Specific WHERE clause

Question

I can't figure this one out.

$sql = "SELECT id,goodtill FROM table WHERE id = '$id' ORDER BY id LIMIT 1";

However, I want to make sure that when that $id is 100 its goodtill in the database is > '0'.

There are several $id's that are 100. Some of them have goodtill > '0' and some them have goodtill = '0'. I only want to show the ones that have goodtill > '0' And of course I want all other $id's that are not 100 to show.

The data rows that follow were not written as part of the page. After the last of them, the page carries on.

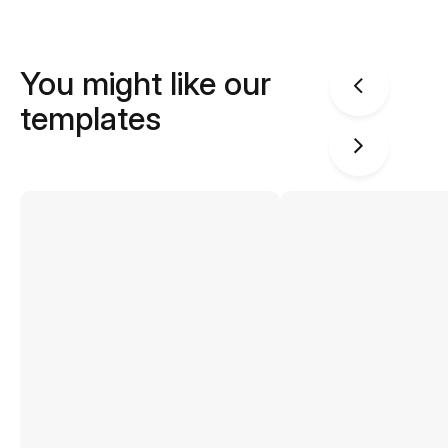
You might like our
templates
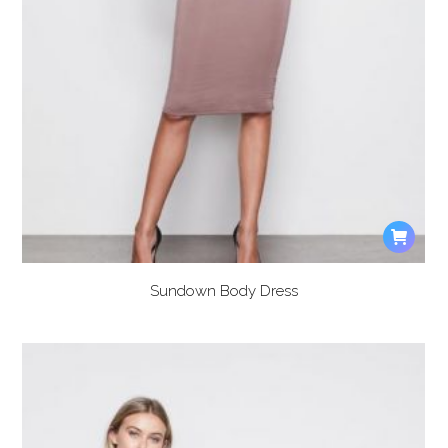
Sundown Body Dress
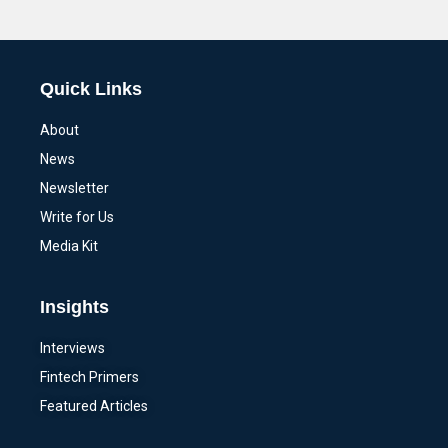
Alternative:
Quick Links
About
News
Newsletter
Write for Us
Media Kit
Insights
Interviews
Fintech Primers
Featured Articles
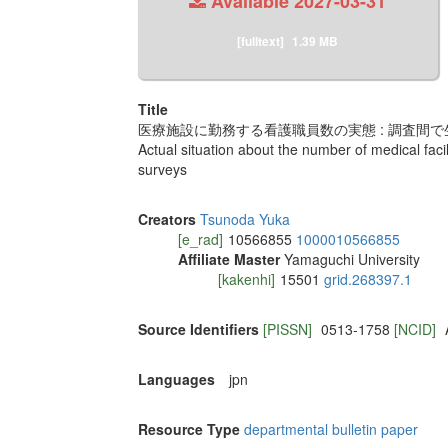
Available
2027-03-31
[fulltext]
1.39 MB
Title
医療施設に勤務する看護職員数の実態 : 調査間
Actual situation about the number of medical faci
surveys
Creators
Tsunoda Yuka
[e_rad]
10566855
1000010566855
Affiliate Master
Yamaguchi University
[kakenhi]
15501
grid.268397.1
Source Identifiers
[PISSN]
0513-1758
[NCID]
Languages
jpn
Resource Type
departmental bulletin paper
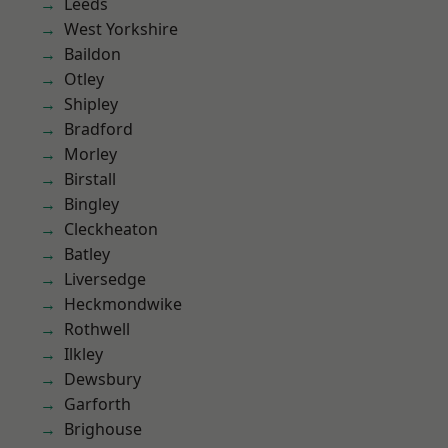
Leeds
West Yorkshire
Baildon
Otley
Shipley
Bradford
Morley
Birstall
Bingley
Cleckheaton
Batley
Liversedge
Heckmondwike
Rothwell
Ilkley
Dewsbury
Garforth
Brighouse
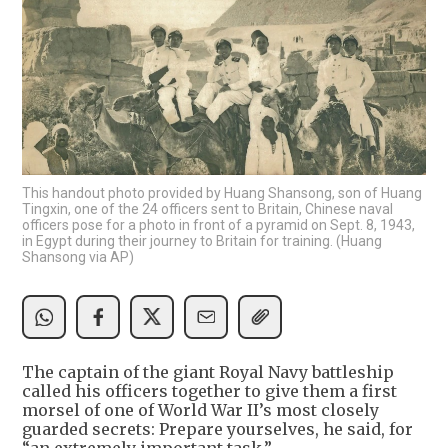
This handout photo provided by Huang Shansong, son of Huang
Tingxin, one of the 24 officers sent to Britain, Chinese naval
officers pose for a photo in front of a pyramid on Sept. 8, 1943,
in Egypt during their journey to Britain for training. (Huang
Shansong via AP)
The captain of the giant Royal Navy battleship
called his officers together to give them a first
morsel of one of World War II’s most closely
guarded secrets: Prepare yourselves, he said, for
“an extremely important task.”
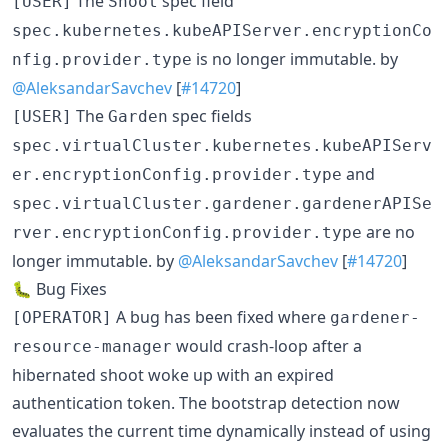
The
spec field
[USER]
Shoot
spec.kubernetes.kubeAPIServer.encryptionCo
is no longer immutable. by
nfig.provider.type
@AleksandarSavchev
[
#14720
]
The
spec fields
[USER]
Garden
spec.virtualCluster.kubernetes.kubeAPIServ
and
er.encryptionConfig.provider.type
spec.virtualCluster.gardener.gardenerAPISe
are no
rver.encryptionConfig.provider.type
longer immutable. by
@AleksandarSavchev
[
#14720
]
🐛 Bug Fixes
A bug has been fixed where
[OPERATOR]
gardener-
would crash-loop after a
resource-manager
hibernated shoot woke up with an expired
authentication token. The bootstrap detection now
evaluates the current time dynamically instead of using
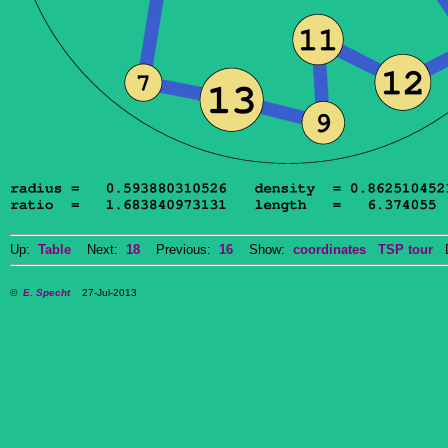
Up:
Table
Next:
18
Previous:
16
Show:
coordinates
TSP tour
Do
©
E. Specht
27-Jul-2013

I tried WHERE id = '$id OR ($id = '100' AND goodtill > '0') but I am pretty sure it's not how it's done, since it din't do what I wanted it to do.

Answer 1

Try this:

SELECT id,goodtill FROM table WHERE id = '$id' AND (id != 100 OR (id = '100' AND goodtill > '0')) ORDER BY id LIMIT 1

Answer 2

And case when $id=100 then goodtill>0 else 1=1. Instead of the or clause

Answer 3

You need to add conditions (in addition to id = $id) for where the ID is not 100, or the goodtill is greater than 0.

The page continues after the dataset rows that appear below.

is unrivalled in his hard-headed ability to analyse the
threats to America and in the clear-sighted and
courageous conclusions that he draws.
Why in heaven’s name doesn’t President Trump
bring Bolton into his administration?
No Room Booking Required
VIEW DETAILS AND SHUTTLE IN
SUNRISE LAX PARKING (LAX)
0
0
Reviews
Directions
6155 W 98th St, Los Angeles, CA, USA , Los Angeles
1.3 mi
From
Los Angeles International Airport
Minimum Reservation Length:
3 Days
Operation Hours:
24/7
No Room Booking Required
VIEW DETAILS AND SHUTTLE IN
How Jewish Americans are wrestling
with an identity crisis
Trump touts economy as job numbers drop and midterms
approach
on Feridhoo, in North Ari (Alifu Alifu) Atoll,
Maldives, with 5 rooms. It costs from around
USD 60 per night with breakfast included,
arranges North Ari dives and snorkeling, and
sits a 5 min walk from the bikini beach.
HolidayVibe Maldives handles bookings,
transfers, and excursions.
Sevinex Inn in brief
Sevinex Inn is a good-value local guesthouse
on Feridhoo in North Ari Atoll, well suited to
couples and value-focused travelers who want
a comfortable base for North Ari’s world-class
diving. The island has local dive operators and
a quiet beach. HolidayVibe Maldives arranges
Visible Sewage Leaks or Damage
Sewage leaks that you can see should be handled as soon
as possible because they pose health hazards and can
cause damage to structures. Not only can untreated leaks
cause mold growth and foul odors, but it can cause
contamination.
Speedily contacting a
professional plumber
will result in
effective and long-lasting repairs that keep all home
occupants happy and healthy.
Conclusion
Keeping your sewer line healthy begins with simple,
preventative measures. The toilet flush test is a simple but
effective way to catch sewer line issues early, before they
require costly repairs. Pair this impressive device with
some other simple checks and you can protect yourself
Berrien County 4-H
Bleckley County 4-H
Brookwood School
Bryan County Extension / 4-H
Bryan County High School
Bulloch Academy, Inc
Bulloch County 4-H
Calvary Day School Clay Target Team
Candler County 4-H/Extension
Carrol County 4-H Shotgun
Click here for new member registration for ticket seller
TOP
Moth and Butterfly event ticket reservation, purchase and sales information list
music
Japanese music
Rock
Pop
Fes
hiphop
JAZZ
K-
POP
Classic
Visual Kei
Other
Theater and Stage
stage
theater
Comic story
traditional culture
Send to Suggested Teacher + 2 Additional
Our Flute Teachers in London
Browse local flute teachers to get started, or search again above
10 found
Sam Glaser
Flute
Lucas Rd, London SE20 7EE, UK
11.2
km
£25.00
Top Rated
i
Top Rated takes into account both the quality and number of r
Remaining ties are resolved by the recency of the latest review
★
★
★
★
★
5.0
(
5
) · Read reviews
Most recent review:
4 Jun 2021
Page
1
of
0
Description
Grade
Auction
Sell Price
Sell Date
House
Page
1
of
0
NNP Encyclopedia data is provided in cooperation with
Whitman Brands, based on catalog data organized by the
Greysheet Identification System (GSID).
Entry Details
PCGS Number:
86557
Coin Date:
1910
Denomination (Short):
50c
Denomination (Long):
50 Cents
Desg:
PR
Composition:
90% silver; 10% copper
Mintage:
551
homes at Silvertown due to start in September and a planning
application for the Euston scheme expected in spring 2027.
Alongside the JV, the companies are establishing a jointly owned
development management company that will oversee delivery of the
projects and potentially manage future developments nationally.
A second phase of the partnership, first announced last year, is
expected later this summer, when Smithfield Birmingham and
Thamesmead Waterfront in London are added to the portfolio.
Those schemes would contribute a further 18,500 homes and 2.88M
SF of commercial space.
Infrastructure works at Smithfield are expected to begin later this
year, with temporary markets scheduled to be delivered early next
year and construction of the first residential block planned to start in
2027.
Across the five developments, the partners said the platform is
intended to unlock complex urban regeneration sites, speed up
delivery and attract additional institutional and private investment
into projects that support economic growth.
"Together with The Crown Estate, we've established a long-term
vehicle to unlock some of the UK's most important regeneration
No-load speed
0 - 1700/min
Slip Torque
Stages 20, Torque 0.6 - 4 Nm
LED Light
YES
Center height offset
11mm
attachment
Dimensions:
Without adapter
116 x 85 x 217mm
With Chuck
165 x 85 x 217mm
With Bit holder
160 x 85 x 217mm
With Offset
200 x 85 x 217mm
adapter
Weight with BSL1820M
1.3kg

SELECT id,goodtill FROM table
  WHERE id = '$id'
  AND (id != 100 OR goodtill > 0)
  ORDER BY id LIMIT 1

• Given an input $id of 9, this will match all records where id = 9. The where id != 100 is true, and effectively short-circuits the OR goodtill > 0 check.
• Given an input $id of 100, this will match all records where id = 100 and goodtill > 0. The id != 100 is false, meaning the OR goodtill > 0 condition must pass.